Cajucom: Missing (my) couch

I REMEMBER the adrenaline rush when the idea of having my own weekly column came up way back 2008. It made me realize that prior to life being a little bit more complicated with work, and parenthood, and trying that thing called "adulting," writing is and has always been my first love.

My journey in this couch has been very good, meaningful, colorful. For the next eight years since my pilot article (?) it has become my refuge: a way to deal with life’s challenges, a license to discuss even the weirdest things and observations without really caring how you are judged (as has been said, “Writing is an acceptable form of schizophrenia...”), a toilet paper to my mental diarrhea on a weekly basis, a venue to air my sarcasm and disgust for some things (or people?) annoying.

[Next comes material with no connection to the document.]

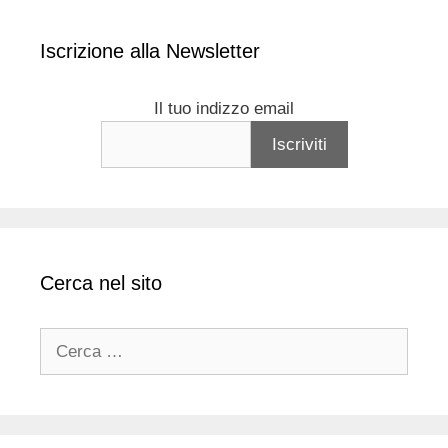
Iscrizione alla Newsletter
Il tuo indizzo email
Cerca nel sito
Ricerca
per:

Mid-2016 I found myself overwhelmed with seemingly so many duties and obligations. In my entire 41 years of existence I have never been easily overwhelmed but this time I was, and the idea itself that I was overwhelmed was enough for the stress levels to shoot up. I found myself in the middle of – or more aptly, in charge of – a considerably busier, seriously understaffed workplace. I found my life taking a 360-degree turn to day 1 of being a mother to a newborn child once again, at the same time raising three strong-willed warrior princesses, one of whom is no longer at home but exploring the independence and likewise dealing with the anxieties of college life. Worrying is not my thing, and I didn’t want it to start being my thing. And then I suddenly found myself not having anything good, or even bad, to write about. I haven’t read for the longest time, I haven’t watched a full movie for ages, I haven’t even watched the final six or so episodes of The Vampire Diaries final season. What is happening to the world?

And now I’m bickering, whining, amused, surprised, somewhat lost... but suddenly glad I am putting it all in writing.

I miss my couch. There, I finally said it out loud.

Time and again I have pep-talked myself, saying I should just give it up, that I do not have the time to do this anymore.

But as with all things that matter, you may not always have the time, but you need to make time for it.

I am not even sure if this will still have its space, but if you see it in print then the odds are still in my favor.